Mobile computing companies have successfully lowered gadgets' power consumption. Too bad that work doesn't help much with servers, according to a Google engineer.

BURLINGAME, Calif.--Chipmakers have been applying lessons learned in mobile computing to servers in an effort to increase efficiency by lowering power consumption. But a noted Google engineer threw some cold water on the approach on Monday, arguing the two styles of computing are too different.

"The data center is a different device than the key targets for mobile electronics, laptops, and mobile devices," said Luis Barroso, a Google engineer who closely studies the company's power consumption, speaking at the O'Reilly Velocity conference here.

And naturally, with at least hundreds of thousands of servers in operation and its data centers placed near power plants to cut electricity costs, Google is trying to get computing equipment makers more excited about efficiency.

"Maybe if you call this a land-held computer, perhaps they'll help us," he quipped, showing an aerial view of a sprawling Google data center.

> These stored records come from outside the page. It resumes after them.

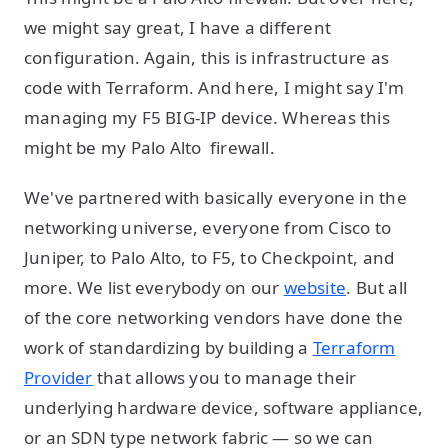
we might say great, I have a different
configuration. Again, this is infrastructure as
code with Terraform. And here, I might say I'm
managing my F5 BIG-IP device. Whereas this
might be my Palo Alto firewall.
We've partnered with basically everyone in the
networking universe, everyone from Cisco to
Juniper, to Palo Alto, to F5, to Checkpoint, and
more. We list everybody on our
website
. But all
of the core networking vendors have done the
work of standardizing by building a
Terraform
Provider
that allows you to manage their
underlying hardware device, software appliance,
or an SDN type network fabric — so we can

The basic problem is that mobile devices and servers have different modes of activity.

Mobile devices have been improving through better exploitation of the fact that they spend a lot of time dormant with occasional bursts of activity. That lets processors and other electronics save power by spending most time in low-power sleep modes, then snapping awake for peak-power high-performance modes when necessary.

Google's servers, though, have the opposite type of activity: they spend most of their time doing modest amounts of work, with frenzied moments of peak activity and complete lulls a rarity, Barroso said. The measurements are based on measurements of about 5,000 servers performing four different Google applications, he added.

The company's servers simply can't go to sleep, he said. Each machine is "rarely fully idle," he said. "The fraction of time the servers are actually doing exactly nothing is very small."

Thus, Google is urging electronics designers to create products that more gracefully reduce power demands as activity diminishes. Servers naturally consume peak power at peak activity, but what's bad is that they still consume about half peak power when at zero activity.

Processors have gotten a bad rap for squandering ever more energy--indeed, Barroso himself, once a chip designer for Digital Equipment, has expressed such concerns. But chips actually are better than hard drives, memory, and network adapters at reducing power consumption during periods of moderate activity.

Some sophisticated hard drives, for example, can slow down their rotational speed to save power during periods of lower activity. However, "They need to bump to higher RPM to do something useful," to read and write, he said, unlike processors, which can actually still process data when in low-activity modes.